## Your assignment
Take the data below. Output it exactly from its first line through the line containing "Regency (445, 1624)".

──────────

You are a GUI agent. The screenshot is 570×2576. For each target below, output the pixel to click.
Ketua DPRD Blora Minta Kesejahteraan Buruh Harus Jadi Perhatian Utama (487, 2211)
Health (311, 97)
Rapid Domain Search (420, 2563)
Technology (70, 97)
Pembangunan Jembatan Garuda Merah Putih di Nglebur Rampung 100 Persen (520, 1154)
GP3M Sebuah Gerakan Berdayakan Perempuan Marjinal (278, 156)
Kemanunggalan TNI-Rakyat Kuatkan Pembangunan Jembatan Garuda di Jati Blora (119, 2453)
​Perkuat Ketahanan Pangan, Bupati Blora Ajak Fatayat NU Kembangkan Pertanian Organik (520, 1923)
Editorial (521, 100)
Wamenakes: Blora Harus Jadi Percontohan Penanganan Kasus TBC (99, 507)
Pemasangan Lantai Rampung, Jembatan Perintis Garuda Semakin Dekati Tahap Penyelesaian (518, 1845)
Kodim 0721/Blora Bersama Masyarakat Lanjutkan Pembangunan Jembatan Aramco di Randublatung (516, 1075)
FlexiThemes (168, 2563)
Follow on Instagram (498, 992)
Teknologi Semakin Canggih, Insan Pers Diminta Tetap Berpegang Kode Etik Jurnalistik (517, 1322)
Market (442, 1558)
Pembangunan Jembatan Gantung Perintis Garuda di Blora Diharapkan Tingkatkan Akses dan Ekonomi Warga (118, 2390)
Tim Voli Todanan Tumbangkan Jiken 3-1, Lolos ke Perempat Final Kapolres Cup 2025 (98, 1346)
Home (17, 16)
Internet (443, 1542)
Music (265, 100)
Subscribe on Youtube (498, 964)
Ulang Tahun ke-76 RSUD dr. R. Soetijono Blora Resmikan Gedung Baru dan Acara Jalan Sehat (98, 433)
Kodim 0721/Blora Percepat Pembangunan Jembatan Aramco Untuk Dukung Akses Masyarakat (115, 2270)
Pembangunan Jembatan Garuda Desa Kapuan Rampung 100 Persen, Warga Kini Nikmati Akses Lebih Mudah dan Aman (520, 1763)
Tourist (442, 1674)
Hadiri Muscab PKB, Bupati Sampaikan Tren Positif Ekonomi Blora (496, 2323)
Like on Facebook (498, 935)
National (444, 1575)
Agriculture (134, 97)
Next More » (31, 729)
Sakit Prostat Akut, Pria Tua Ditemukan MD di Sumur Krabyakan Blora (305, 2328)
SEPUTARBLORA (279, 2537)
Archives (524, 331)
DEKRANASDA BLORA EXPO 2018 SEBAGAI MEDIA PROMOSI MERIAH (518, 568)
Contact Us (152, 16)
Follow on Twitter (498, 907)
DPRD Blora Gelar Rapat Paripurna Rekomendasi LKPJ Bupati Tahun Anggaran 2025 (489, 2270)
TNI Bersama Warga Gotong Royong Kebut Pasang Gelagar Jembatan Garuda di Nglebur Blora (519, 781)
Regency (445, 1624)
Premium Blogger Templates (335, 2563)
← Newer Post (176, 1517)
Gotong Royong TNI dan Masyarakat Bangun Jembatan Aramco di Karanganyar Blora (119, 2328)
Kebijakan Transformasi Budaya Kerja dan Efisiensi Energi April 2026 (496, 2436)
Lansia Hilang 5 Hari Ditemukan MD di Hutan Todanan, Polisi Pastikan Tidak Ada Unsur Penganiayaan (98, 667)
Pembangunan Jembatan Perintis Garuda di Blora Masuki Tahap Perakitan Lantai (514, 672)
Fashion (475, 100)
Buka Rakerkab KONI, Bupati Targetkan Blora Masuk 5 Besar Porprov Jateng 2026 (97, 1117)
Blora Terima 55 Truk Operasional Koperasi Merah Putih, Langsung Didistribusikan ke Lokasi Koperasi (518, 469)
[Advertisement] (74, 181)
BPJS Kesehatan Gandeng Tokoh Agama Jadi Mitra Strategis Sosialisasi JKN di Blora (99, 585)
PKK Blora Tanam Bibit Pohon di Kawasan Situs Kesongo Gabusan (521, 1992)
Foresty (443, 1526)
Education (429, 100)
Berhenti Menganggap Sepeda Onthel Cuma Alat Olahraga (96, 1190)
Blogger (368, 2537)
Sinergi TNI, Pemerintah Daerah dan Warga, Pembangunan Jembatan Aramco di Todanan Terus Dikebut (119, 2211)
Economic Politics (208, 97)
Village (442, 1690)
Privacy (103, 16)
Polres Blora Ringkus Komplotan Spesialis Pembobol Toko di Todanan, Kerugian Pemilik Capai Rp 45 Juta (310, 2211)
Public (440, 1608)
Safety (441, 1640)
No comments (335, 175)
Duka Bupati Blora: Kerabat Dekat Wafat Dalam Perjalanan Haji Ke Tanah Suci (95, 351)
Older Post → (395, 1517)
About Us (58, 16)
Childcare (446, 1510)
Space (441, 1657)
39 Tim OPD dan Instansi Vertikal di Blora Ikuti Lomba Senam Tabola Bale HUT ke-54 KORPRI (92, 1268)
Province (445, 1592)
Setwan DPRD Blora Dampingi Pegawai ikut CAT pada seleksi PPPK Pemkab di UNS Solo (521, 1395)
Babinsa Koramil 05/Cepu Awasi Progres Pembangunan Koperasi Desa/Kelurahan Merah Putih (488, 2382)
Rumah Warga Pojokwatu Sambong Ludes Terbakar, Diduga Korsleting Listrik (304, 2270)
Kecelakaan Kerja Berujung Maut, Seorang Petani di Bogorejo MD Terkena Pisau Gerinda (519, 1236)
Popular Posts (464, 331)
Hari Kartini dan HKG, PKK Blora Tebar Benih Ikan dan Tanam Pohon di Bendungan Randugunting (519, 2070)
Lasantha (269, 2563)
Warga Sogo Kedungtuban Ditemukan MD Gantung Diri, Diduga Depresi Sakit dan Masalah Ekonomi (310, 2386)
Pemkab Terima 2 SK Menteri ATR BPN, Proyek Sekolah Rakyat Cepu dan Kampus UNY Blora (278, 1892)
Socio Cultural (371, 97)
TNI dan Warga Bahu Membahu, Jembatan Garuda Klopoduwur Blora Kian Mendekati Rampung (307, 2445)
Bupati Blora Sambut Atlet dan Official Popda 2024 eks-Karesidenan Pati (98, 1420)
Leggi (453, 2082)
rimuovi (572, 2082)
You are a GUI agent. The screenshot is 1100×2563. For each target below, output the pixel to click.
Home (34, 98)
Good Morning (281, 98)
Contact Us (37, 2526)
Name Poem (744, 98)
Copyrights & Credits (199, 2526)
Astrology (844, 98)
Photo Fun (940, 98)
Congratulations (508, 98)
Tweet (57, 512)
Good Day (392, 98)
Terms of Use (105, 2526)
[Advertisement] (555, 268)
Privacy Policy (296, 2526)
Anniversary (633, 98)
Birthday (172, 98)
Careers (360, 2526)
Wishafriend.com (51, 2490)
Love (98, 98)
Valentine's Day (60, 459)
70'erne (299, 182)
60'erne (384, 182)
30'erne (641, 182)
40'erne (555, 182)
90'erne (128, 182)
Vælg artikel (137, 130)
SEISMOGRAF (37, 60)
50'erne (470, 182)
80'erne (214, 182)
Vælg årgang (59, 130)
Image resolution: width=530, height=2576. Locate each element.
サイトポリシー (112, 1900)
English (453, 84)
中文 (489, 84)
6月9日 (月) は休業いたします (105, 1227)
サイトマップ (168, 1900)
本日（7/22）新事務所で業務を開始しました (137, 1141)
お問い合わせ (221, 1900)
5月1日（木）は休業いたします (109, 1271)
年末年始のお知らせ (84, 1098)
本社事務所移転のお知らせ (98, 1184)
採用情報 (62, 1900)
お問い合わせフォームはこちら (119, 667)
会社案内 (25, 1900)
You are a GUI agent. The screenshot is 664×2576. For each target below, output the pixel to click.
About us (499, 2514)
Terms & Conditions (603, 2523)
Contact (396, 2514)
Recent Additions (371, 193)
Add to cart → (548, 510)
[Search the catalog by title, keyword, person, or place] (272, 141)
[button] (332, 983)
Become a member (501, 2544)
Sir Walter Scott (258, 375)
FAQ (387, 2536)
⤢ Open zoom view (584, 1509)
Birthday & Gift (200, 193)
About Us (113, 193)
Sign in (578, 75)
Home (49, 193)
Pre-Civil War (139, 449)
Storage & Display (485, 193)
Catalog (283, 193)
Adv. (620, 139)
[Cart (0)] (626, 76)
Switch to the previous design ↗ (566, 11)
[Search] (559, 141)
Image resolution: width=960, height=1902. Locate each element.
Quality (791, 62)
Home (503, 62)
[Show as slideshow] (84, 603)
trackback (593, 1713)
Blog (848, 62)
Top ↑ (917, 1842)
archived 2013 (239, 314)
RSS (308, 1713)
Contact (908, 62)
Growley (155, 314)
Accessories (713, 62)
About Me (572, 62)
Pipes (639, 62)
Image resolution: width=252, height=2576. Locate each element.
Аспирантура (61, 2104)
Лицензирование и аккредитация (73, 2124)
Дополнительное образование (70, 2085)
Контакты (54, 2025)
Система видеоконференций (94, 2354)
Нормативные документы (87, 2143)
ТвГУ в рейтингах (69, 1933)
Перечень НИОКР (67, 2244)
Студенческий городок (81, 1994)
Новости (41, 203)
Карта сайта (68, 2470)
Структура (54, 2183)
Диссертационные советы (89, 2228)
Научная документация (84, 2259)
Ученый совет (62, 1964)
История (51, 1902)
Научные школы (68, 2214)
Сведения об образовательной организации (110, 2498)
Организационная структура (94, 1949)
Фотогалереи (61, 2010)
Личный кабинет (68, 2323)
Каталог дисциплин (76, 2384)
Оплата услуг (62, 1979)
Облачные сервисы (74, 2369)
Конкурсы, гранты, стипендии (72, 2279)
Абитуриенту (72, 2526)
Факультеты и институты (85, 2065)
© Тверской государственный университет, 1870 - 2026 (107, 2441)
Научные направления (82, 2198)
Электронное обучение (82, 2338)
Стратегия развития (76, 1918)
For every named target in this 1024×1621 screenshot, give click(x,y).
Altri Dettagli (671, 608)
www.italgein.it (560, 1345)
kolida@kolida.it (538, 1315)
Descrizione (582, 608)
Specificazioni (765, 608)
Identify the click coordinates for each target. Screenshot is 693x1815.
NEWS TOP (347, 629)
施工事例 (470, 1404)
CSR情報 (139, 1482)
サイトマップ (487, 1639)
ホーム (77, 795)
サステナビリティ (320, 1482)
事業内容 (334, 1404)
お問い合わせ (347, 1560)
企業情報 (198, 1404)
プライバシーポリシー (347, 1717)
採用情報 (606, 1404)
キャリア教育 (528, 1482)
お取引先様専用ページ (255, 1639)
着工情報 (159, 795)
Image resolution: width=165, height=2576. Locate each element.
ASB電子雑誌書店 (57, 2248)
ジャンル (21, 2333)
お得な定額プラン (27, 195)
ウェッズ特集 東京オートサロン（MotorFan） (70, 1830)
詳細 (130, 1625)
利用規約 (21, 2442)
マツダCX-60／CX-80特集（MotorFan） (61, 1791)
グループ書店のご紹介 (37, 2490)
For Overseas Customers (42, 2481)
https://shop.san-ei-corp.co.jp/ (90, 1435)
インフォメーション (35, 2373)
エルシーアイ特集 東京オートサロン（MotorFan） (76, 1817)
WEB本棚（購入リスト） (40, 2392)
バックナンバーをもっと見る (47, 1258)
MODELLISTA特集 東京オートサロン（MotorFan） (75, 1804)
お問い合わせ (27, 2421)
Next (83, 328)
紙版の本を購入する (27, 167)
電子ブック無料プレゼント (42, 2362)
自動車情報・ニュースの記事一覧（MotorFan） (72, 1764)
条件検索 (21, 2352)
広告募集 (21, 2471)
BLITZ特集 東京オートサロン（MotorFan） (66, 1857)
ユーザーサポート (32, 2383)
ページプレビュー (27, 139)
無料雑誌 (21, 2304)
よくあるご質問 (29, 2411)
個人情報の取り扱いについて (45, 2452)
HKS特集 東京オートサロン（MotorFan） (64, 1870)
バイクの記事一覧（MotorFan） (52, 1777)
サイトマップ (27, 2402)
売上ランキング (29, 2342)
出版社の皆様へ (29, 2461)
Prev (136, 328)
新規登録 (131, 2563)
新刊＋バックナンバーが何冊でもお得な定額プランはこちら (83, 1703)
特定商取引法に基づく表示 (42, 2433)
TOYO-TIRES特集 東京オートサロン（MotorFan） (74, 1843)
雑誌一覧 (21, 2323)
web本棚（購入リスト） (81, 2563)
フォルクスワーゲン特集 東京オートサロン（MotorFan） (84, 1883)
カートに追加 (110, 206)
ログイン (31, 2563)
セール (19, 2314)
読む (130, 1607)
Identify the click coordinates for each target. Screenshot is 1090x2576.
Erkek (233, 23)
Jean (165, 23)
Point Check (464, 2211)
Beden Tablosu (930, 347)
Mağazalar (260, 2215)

──────────

## Answer area
You are a GUI agent. The screenshot is 570×2576. For each target below, output the pixel to click.
Ketua DPRD Blora Minta Kesejahteraan Buruh Harus Jadi Perhatian Utama (487, 2211)
Health (311, 97)
Rapid Domain Search (420, 2563)
Technology (70, 97)
Pembangunan Jembatan Garuda Merah Putih di Nglebur Rampung 100 Persen (520, 1154)
GP3M Sebuah Gerakan Berdayakan Perempuan Marjinal (278, 156)
Kemanunggalan TNI-Rakyat Kuatkan Pembangunan Jembatan Garuda di Jati Blora (119, 2453)
​Perkuat Ketahanan Pangan, Bupati Blora Ajak Fatayat NU Kembangkan Pertanian Organik (520, 1923)
Editorial (521, 100)
Wamenakes: Blora Harus Jadi Percontohan Penanganan Kasus TBC (99, 507)
Pemasangan Lantai Rampung, Jembatan Perintis Garuda Semakin Dekati Tahap Penyelesaian (518, 1845)
Kodim 0721/Blora Bersama Masyarakat Lanjutkan Pembangunan Jembatan Aramco di Randublatung (516, 1075)
FlexiThemes (168, 2563)
Follow on Instagram (498, 992)
Teknologi Semakin Canggih, Insan Pers Diminta Tetap Berpegang Kode Etik Jurnalistik (517, 1322)
Market (442, 1558)
Pembangunan Jembatan Gantung Perintis Garuda di Blora Diharapkan Tingkatkan Akses dan Ekonomi Warga (118, 2390)
Tim Voli Todanan Tumbangkan Jiken 3-1, Lolos ke Perempat Final Kapolres Cup 2025 (98, 1346)
Home (17, 16)
Internet (443, 1542)
Music (265, 100)
Subscribe on Youtube (498, 964)
Ulang Tahun ke-76 RSUD dr. R. Soetijono Blora Resmikan Gedung Baru dan Acara Jalan Sehat (98, 433)
Kodim 0721/Blora Percepat Pembangunan Jembatan Aramco Untuk Dukung Akses Masyarakat (115, 2270)
Pembangunan Jembatan Garuda Desa Kapuan Rampung 100 Persen, Warga Kini Nikmati Akses Lebih Mudah dan Aman (520, 1763)
Tourist (442, 1674)
Hadiri Muscab PKB, Bupati Sampaikan Tren Positif Ekonomi Blora (496, 2323)
Like on Facebook (498, 935)
National (444, 1575)
Agriculture (134, 97)
Next More » (31, 729)
Sakit Prostat Akut, Pria Tua Ditemukan MD di Sumur Krabyakan Blora (305, 2328)
SEPUTARBLORA (279, 2537)
Archives (524, 331)
DEKRANASDA BLORA EXPO 2018 SEBAGAI MEDIA PROMOSI MERIAH (518, 568)
Contact Us (152, 16)
Follow on Twitter (498, 907)
DPRD Blora Gelar Rapat Paripurna Rekomendasi LKPJ Bupati Tahun Anggaran 2025 (489, 2270)
TNI Bersama Warga Gotong Royong Kebut Pasang Gelagar Jembatan Garuda di Nglebur Blora (519, 781)
Regency (445, 1624)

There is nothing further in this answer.